Inspiration
We wanted to create a game but also wanted to utilize interesting hardware for the controls. Idea for Tetris came from the gameplay being well known and we thought we could implement intuitive motion controls for it.
What it does
Plays a game of Tetris where instead of using the keyboard as the controller, infrared sensors track the motion of your hand. You move your hand left and right to move the Tetris piece left and right and raise your hand up to rotate the piece.
How I built it
We built it using java and the Leap Motion SDK. The infrared sensor views the players hand on an x, y, z plane, and we used the position and velocity vector of the players hand to translate to Tetris controls.
Challenges I ran into
The Leap Motion scanner collects up to around 115 frames per second, which is faster than needed and desired for Tetris controls. We ran into the issue of an instruction being complete too many times because of the number of times a similar frame was viewed. We fixed this by creating a buffer to make sure many frames are similar before completing the action.
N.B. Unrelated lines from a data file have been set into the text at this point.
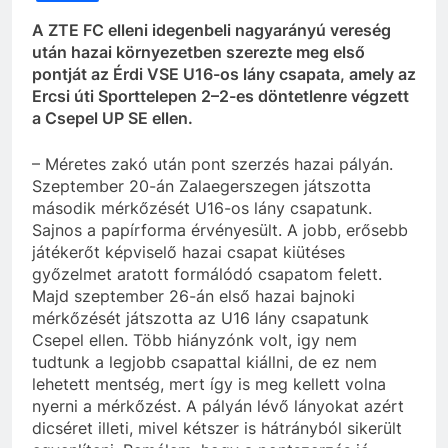
A ZTE FC elleni idegenbeli nagyarányú vereség
után hazai környezetben szerezte meg első
pontját az Érdi VSE U16-os lány csapata, amely az
Ercsi úti Sporttelepen 2–2-es döntetlenre végzett
a Csepel UP SE ellen.
– Méretes zakó után pont szerzés hazai pályán.
Szeptember 20-án Zalaegerszegen játszotta
második mérkőzését U16-os lány csapatunk.
Sajnos a papírforma érvényesült. A jobb, erősebb
játékerőt képviselő hazai csapat kiütéses
győzelmet aratott formálódó csapatom felett.
Majd szeptember 26-án első hazai bajnoki
mérkőzését játszotta az U16 lány csapatunk
Csepel ellen. Több hiányzónk volt, igy nem
tudtunk a legjobb csapattal kiállni, de ez nem
lehetett mentség, mert így is meg kellett volna
nyerni a mérkőzést. A pályán lévő lányokat azért
dicséret illeti, mivel kétszer is hátrányból sikerült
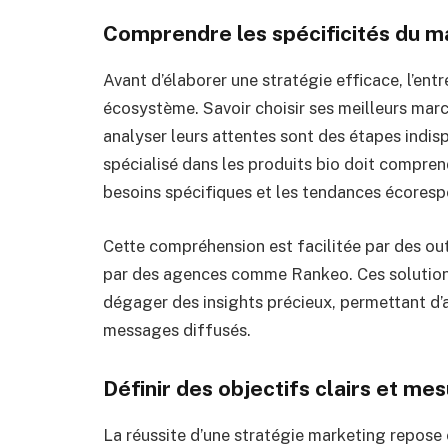
Comprendre les spécificités du ma
Avant d’élaborer une stratégie efficace, l’en
écosystème. Savoir choisir ses meilleurs march
analyser leurs attentes sont des étapes indi
spécialisé dans les produits bio doit compre
besoins spécifiques et les tendances écorespo
Cette compréhension est facilitée par des outi
par des agences comme Rankeo. Ces solution
dégager des insights précieux, permettant d’a
messages diffusés.
Définir des objectifs clairs et me
La réussite d’une stratégie marketing repose e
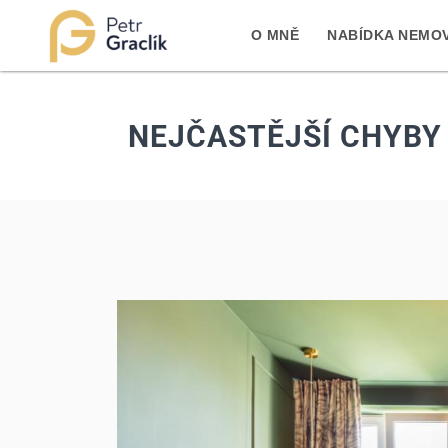
O MNĚ
NABÍDKA NEMOV
NEJČASTĚJŠÍ CHYBY 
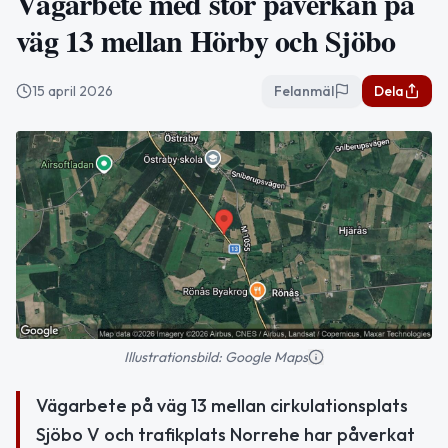
Vägarbete med stor påverkan på
väg 13 mellan Hörby och Sjöbo
15 april 2026
Felanmäl
Dela
Illustrationsbild: Google Maps
Vägarbete på väg 13 mellan cirkulationsplats
Sjöbo V och trafikplats Norrehe har påverkat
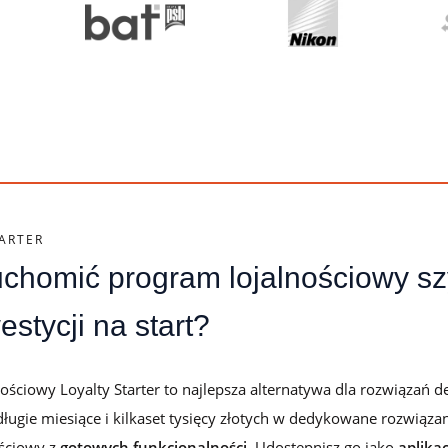
lojalnościowego w Loyalty Starter
TARTER
chomić program lojalnościowy sz
stycji na start?
ościowy Loyalty Starter to najlepsza alternatywa dla rozwiązań
ugie miesiące i kilkaset tysięcy złotych w dedykowane rozwiązan
ościowy z
gotowych funkcjonalności
. Udostępnisz go jako
aplika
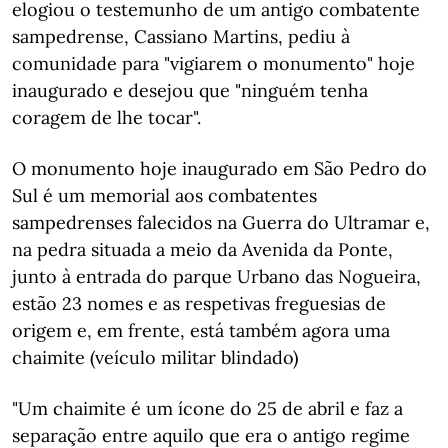
elogiou o testemunho de um antigo combatente
sampedrense, Cassiano Martins, pediu à
comunidade para "vigiarem o monumento" hoje
inaugurado e desejou que "ninguém tenha
coragem de lhe tocar".
O monumento hoje inaugurado em São Pedro do
Sul é um memorial aos combatentes
sampedrenses falecidos na Guerra do Ultramar e,
na pedra situada a meio da Avenida da Ponte,
junto à entrada do parque Urbano das Nogueira,
estão 23 nomes e as respetivas freguesias de
origem e, em frente, está também agora uma
chaimite (veículo militar blindado)
"Um chaimite é um ícone do 25 de abril e faz a
separação entre aquilo que era o antigo regime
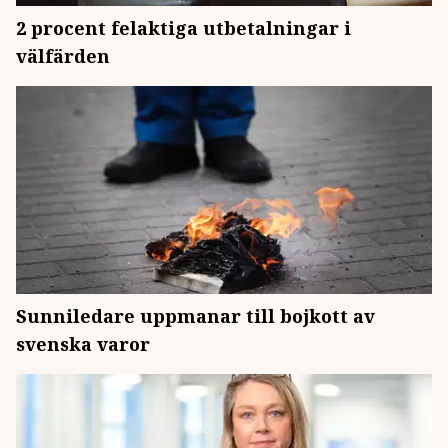
2 procent felaktiga utbetalningar i
välfärden
Sunniledare uppmanar till bojkott av
svenska varor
Accomplishments that I'm proud of
We are proud of creating a usable game environment and implementing infrared controls within it. We are also proud of dealing with the frame rate buffer issue as it was a problem that was game breaking before fixed.
What I learned
We learned how to work with an alternative to the general mouse and keyboard computer input. Also learned how to create a game space.
What's next for Motion Tetris
We are looking to possibly make different classic games such as Galiga, Duck Hunt, Brick Breaker, and Pong using motion controls.